Il governo Bennett lunedì prossimo scioglierà la Knesset (il parlamento) portando Israele alle urne il 25 ottobre per la quinta volta in tre anni e mezzo. I due architetti della coalizione di governo, messa insieme appena un anno fa, il primo ministro Naftali Bennett e il ministro degli esteri Yair Lapid, rivolgendosi ieri sera al paese in diretta tv, hanno spiegato di aver «esaurito» tutti gli sforzi per tenere insieme l’esecutivo di fronte alle continue ribellioni di deputati della fragile maggioranza formata da otto partiti di centro, centrosinistra, destra e l’islamista Raam. Lapid assumerà l’interim come primo ministro dopo lo scioglimento del parlamento e resterà premier fino alla formazione del nuovo governo dopo le elezioni.

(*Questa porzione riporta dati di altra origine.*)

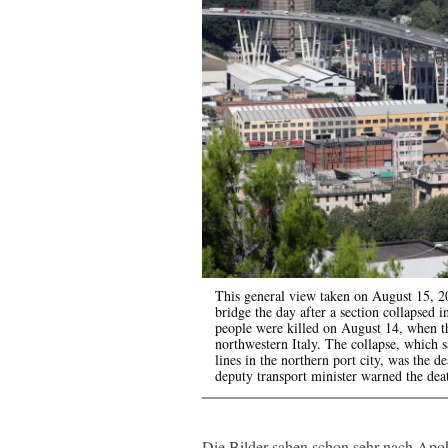
This general view taken on August 15, 
bridge the day after a section collapsed i
people were killed on August 14, when t
northwestern Italy. The collapse, which 
lines in the northern port city, was the de
deputy transport minister warned the deat
Die Bilder sahen schon sehr nach Apo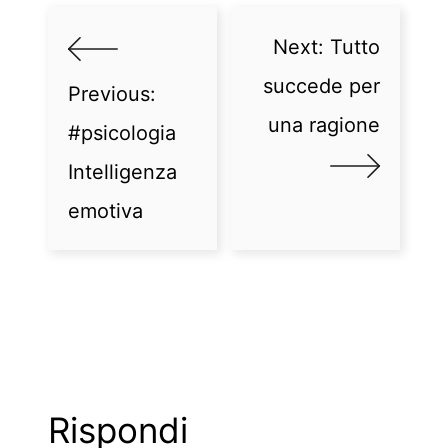
Next:
Tutto
succede per
Previous:
una ragione
#psicologia
Intelligenza
emotiva
Rispondi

Sarà perciò Lapid a ricever il presidente Usa Joe Biden che, ieri sera, ha confermato, nonostante la crisi di governo in Israele, il suo viaggio in Medio oriente a metà del prossimo mese.

Ieri si è spenta la coalizione che aveva posto termine al lungo regno politico (2009-2011) di Benyamin Netanyahu che, peraltro, sta affrontando un processo per corruzione e abuso di potere.

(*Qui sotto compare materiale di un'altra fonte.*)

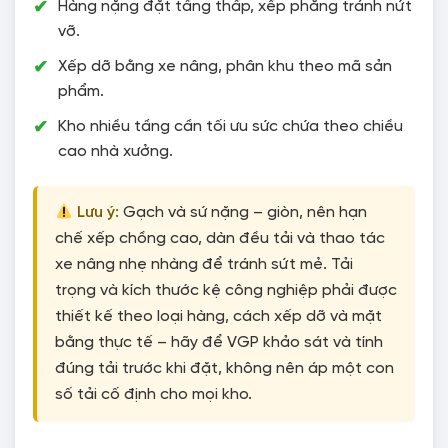
Hàng nặng đặt tầng thấp, xếp phẳng tránh nứt
vỡ.
Xếp dỡ bằng xe nâng, phân khu theo mã sản
phẩm.
Kho nhiều tầng cần tối ưu sức chứa theo chiều
cao nhà xưởng.
Lưu ý:
Gạch và sứ nặng – giòn, nên hạn
chế xếp chồng cao, dàn đều tải và thao tác
xe nâng nhẹ nhàng để tránh sứt mẻ. Tải
trọng và kích thước kệ công nghiệp phải được
thiết kế theo loại hàng, cách xếp dỡ và mặt
bằng thực tế – hãy để VGP khảo sát và tính
đúng tải trước khi đặt, không nên áp một con
số tải cố định cho mọi kho.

Paradossalmente la fine del governo Bennett potrebbe aprire la strada a un clamoroso ritorno sulla poltrona più importante di Israele proprio all’ex primo ministro e leader della destra e del partito Likud. «Questo governo fallimentare è arrivato al capolinea», ha commentato Netanyahu promettendo che insieme ai suoi alleati formerà «un governo allargato guidato dal Likud che ridurrà le tasse, condurrà Israele verso successi enormi, inclusa l’estensione dell’area della pace». «Un governo – ha aggiunto – che restituirà l’orgoglio nazionale». Gli analisti però dubitano che Netanyahu sia in grado di mettere insieme una maggioranza di almeno 61 deputati su 120. La destra in Israele è maggioritaria ma è spaccata proprio sul nome di Netanyahu, personaggio politico divisivo che è rimasto vittima di rivalità e scontri personali che egli stesso ha alimentato per anni al punto da perdere alcuni alleati decisivi per la formazione di una coalizione di destra.